Now, your translation for that verse probably says something like, “Do you believe in me?,” but I don’t think that does justice to what Jesus is really saying.  You see, for many people, to BELIEVE is something that takes place in the mind.  It’s a matter of giving intellectual agreement.  Yes, I believe I should watch my diet and exercise more.  Yes, I believe that wearing seat belts is good.  Yes, I believe that Jesus is the Son of God.

We say we believe those things, but we may or may not actually DO anything about it.  That’s because in our language, BELIEVING something doesn’t necessarily mean ACTING on that.

But Jesus is not asking Martha if she understands his words intellectually.  He’s asking, “Do you trust me?”  And it’s the same question he asks us today.  He wants to know, even when we don’t understand what is happening, or why, do we trust him?

  • Do we trust him in the hospital waiting room?
  • Do we trust him in the police station and in the courthouse?
  • Do we trust him when our most cherished dreams come crashing down?
  • Do we trust him as we hold the hand of one who is slipping away?
  • Do we trust him at the cemetery?

The fact is, it’s easy to trust him when life is going well and everyone is healthy and there’s plenty of money in the bank.  But what about when “things fall apart, and the center does not hold?”  Can we still trust him then?

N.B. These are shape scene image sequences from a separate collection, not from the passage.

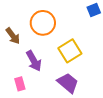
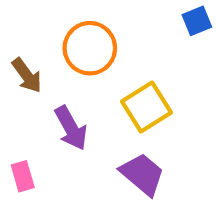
pink rectangle: (20, 84) -> (23, 176), moved

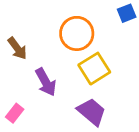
orange circle: (90, 48) -> (77, 33), moved
pink rectangle: (23, 176) -> (15, 113), turned 54

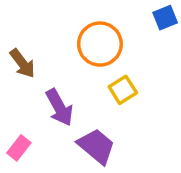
yellow square: (94, 69) -> (123, 90), size x0.7
purple trapezoid: (92, 112) -> (96, 146), moved

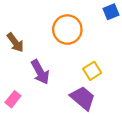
yellow square: (123, 90) -> (92, 71), moved
purple trapezoid: (96, 146) -> (83, 98), moved

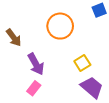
purple trapezoid: (83, 98) -> (92, 87), moved
pink rectangle: (13, 99) -> (34, 88), moved

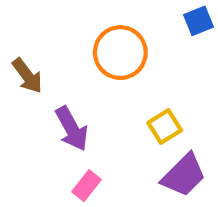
purple trapezoid: (92, 87) -> (184, 175), turned 95
pink rectangle: (34, 88) -> (86, 186), moved

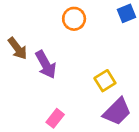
orange circle: (120, 53) -> (74, 19), moved, size x0.7
purple arrow: (72, 129) -> (46, 65), moved

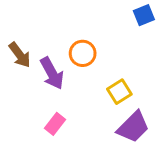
orange circle: (74, 19) -> (83, 53), moved
pink rectangle: (55, 118) -> (55, 124), moved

Now of course, we know the end of this story.  We know that Jesus went to the cemetery and called out Lazarus and there is a great happy ending.  But put yourself in Martha’s sandals here.  She didn’t know any of that.  All she knew was that the brother that she loved was dead, her world was upside down, she had no idea what was coming in the future, but here stands Jesus in front of her, asking her to trust him.

Martha gives the answer for eternity.  “Yes, Lord.  I believe that you are the Christ, the Son of God, who is coming into the world.”

Good words, but more than that.  It’s the response of a broken but trusting heart.

It’s still the response he’s looking for today.

(Max Lucado quotation taken from The Question for the Canyon’s Edge.)